Le passage évangélique que nous avons écouté hier était comme un pont entre deux grandes figures de l’Eglise : Pierre et Paul. Alors que toute la première partie du livre des Actes des Apôtres (Ac 1 – 12) est dominée par le ministère de Pierre, la seconde partie (Ac 13 – 28) sera consacrée essentiellement à l’activité missionnaire de Saint Paul. L’une et l’autre figure coopèrent à l’expansion de la Bonne Nouvelle du Salut accordé par Dieu en Jésus-Christ dans la force de son Esprit, cet Esprit qui envoie explicitement Paul et Barnabé en mission. En écoutant la première lecture, on est déjà surpris par le voyage de Paul dans plusieurs régions, avec la joyeuse annonce de l’avènement de Jésus. Son message dans la synagogue d’Antioche de Pisidie est clair : Dieu prend l’initiative du salut du genre humain en choisissant un peuple. Il en est l’acteur principal et multiplie ses prévenances envers un peuple dont il prend soin, jusqu’à lui envoyer un sauveur, issu de la maison de David. Il s’appelle Jésus. Pour Paul, Jésus est le point d’aboutissement de l’œuvre du salut que Dieu a engagé depuis le péché de l’homme. Et c’est cette foi que vous et moi nous partageons, avec une variation plus ou moins grande dans nos convictions.

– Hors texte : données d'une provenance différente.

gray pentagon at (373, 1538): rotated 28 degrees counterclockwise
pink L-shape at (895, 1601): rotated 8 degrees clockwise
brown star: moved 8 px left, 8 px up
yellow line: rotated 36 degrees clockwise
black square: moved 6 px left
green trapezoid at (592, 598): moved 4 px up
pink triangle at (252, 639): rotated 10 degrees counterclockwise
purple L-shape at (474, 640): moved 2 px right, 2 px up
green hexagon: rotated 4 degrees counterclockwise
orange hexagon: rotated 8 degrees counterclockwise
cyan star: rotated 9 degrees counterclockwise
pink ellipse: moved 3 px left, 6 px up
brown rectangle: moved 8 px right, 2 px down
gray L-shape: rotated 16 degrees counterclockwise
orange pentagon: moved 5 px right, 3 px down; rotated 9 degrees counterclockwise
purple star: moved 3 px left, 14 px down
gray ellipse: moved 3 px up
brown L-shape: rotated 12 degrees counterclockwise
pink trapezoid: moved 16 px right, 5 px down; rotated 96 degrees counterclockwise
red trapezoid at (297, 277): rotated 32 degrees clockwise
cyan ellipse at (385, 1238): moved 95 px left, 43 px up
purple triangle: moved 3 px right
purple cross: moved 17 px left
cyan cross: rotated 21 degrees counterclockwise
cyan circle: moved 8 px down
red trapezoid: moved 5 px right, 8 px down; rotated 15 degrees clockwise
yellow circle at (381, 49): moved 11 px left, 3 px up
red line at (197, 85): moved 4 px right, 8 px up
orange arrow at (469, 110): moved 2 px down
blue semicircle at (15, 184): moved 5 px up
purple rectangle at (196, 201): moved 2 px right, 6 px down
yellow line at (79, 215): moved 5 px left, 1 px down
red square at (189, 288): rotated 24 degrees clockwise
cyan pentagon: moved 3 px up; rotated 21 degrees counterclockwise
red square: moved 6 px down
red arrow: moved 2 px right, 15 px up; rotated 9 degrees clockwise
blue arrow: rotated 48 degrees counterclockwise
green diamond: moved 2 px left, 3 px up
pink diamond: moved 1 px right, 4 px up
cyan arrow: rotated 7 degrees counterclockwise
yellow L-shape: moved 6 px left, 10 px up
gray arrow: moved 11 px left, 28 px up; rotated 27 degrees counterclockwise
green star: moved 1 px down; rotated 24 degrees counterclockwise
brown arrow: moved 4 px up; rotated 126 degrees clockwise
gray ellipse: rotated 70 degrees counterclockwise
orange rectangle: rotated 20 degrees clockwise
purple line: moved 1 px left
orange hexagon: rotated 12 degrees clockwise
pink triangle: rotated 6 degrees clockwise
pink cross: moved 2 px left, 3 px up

Il s’agissait pour Paul, comme d’ailleurs pour Pierre au début de son kérygme, de présenter Jésus comme le Messie qui vient sauver le peuple. C’est l’essentiel du message que l’Eglise annonce encore aujourd’hui dans le monde de ce temps. Jésus est l’unique Sauveur de sorte qu’en dehors de lui, Jésus, il n’y a point de salut. Pour nous chrétiens, tous, quelles que soient nos convictions religieuses, ne seront sauvés que par Jésus-Christ, l’unique porte d’entrée dans le Royaume du Père. L’implication immédiate d’une telle affirmation est que l’Eglise dénie l’absolu de la médiation de tout autre sauveur qui ne serait pas Jésus-Christ, restant sauve la liberté de l’Esprit qui pourrait sauver ceux qui adorent Dieu, en esprit et en vérité, avec une conscience pure, même s’ils font fausse route. Affirmer cela n’enlève rien à la valeur des autres religions qui sont des canaux de recherche de Dieu. Affirmer cela, c’est reconnaître la particularité de ce à quoi nous croyons pour un dialogue enrichissant.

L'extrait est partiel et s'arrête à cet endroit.